*Your goal*
Which lines below fall between the one containing "wing Your Business" and the one containing "More details >>"? Repeat them exactly, counting both of those lines, and add nothing else.
□ □ □
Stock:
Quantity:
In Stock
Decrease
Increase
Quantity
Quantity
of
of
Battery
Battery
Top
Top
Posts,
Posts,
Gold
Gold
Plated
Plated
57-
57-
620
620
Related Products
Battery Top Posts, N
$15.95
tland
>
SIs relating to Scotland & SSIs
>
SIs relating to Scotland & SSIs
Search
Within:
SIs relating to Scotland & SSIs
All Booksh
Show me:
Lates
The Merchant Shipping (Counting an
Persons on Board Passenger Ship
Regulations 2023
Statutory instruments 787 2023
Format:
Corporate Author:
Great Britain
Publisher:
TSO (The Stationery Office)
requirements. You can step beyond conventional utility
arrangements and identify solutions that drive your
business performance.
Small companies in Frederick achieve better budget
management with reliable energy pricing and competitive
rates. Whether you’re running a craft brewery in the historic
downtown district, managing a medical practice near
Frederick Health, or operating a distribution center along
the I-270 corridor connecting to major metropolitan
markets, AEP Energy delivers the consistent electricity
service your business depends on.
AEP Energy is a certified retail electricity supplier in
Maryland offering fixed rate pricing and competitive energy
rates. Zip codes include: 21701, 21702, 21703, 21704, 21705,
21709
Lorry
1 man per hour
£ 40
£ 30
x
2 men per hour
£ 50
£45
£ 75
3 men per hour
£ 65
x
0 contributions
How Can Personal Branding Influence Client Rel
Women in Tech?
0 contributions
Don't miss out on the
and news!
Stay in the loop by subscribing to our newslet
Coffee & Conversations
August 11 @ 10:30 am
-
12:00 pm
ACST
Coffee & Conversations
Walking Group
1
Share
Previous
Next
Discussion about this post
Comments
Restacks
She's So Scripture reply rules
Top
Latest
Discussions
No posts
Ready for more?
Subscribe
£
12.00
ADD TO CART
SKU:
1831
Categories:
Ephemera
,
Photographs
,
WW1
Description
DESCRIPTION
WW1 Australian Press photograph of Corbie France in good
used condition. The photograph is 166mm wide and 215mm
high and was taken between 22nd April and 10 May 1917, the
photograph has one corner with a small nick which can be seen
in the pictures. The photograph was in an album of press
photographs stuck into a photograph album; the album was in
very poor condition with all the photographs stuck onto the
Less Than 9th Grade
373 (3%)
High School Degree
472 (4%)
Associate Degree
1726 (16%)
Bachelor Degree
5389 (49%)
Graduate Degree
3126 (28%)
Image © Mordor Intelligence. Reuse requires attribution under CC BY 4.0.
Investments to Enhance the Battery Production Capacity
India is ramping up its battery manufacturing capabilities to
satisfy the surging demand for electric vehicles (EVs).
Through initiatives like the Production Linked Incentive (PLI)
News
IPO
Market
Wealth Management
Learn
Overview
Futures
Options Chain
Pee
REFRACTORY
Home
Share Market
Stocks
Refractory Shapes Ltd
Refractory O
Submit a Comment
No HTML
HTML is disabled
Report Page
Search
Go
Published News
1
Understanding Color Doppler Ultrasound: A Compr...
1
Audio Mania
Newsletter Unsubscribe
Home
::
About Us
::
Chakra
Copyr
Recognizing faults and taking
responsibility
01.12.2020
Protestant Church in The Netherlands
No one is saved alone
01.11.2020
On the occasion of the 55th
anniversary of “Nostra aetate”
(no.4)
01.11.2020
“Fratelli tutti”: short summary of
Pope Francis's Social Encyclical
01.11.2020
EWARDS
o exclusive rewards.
□ □ □
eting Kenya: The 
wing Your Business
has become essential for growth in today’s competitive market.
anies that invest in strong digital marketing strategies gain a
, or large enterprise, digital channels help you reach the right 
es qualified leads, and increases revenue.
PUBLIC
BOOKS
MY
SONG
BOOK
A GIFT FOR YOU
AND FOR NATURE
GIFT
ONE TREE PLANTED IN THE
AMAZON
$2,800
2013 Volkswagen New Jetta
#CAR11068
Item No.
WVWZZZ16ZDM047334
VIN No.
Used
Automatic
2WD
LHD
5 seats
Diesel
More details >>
□ □ □
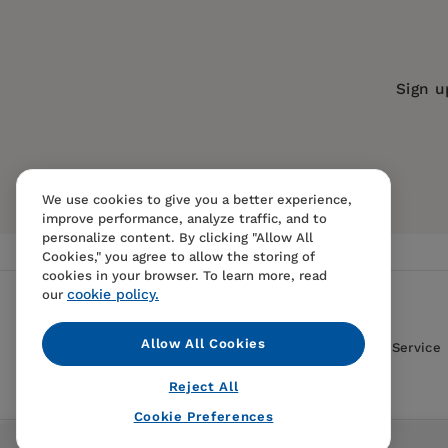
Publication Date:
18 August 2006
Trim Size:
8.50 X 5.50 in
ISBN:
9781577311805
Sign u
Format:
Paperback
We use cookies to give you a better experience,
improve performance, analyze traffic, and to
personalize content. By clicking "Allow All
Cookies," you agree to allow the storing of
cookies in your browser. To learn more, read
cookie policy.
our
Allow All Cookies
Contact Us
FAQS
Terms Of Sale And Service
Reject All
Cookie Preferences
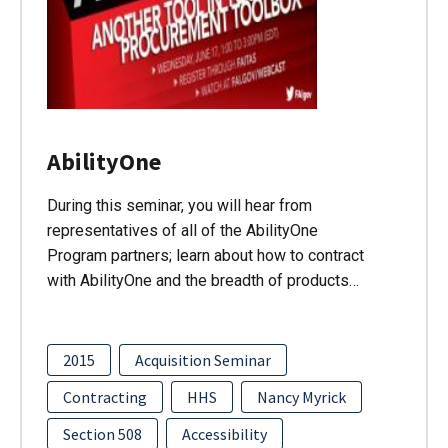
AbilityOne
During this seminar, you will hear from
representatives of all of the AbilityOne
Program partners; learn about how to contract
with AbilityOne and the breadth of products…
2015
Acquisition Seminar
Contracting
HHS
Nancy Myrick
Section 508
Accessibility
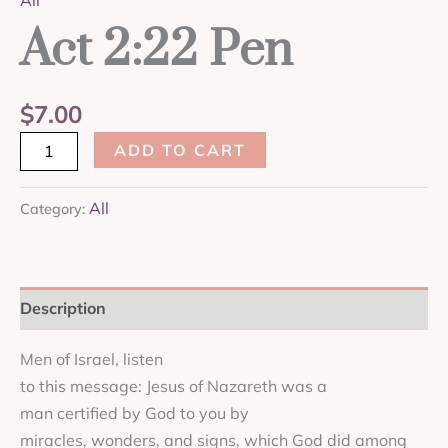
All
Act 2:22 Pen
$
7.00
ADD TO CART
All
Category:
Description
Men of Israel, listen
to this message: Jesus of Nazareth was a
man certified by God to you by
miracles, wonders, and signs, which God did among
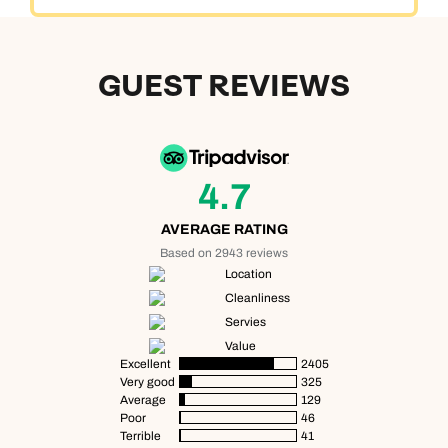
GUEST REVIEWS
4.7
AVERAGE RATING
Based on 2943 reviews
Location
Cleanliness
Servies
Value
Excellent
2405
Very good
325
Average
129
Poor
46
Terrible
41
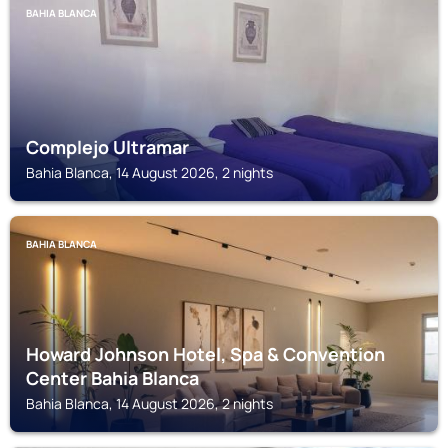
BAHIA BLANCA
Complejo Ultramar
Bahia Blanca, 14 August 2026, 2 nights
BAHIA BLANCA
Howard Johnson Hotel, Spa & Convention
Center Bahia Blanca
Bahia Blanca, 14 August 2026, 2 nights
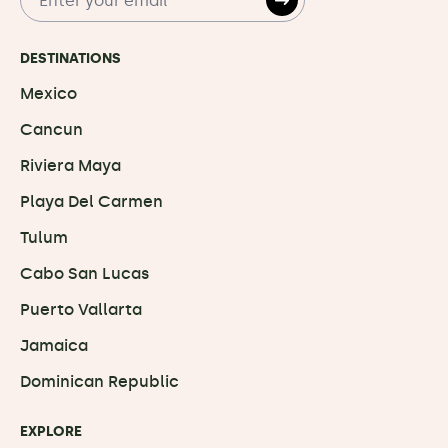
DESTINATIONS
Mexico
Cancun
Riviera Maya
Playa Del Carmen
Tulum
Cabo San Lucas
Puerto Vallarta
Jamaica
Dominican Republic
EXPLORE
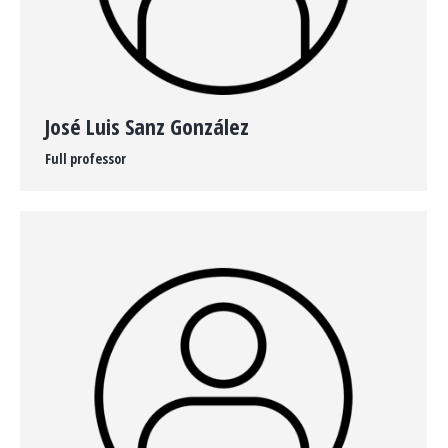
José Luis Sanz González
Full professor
□ □ □
*Response*
wing Your Business
has become essential for growth in today’s competitive market.
anies that invest in strong digital marketing strategies gain a
, or large enterprise, digital channels help you reach the right 
es qualified leads, and increases revenue.
PUBLIC
BOOKS
MY
SONG
BOOK
A GIFT FOR YOU
AND FOR NATURE
GIFT
ONE TREE PLANTED IN THE
AMAZON
$2,800
2013 Volkswagen New Jetta
#CAR11068
Item No.
WVWZZZ16ZDM047334
VIN No.
Used
Automatic
2WD
LHD
5 seats
Diesel
More details >>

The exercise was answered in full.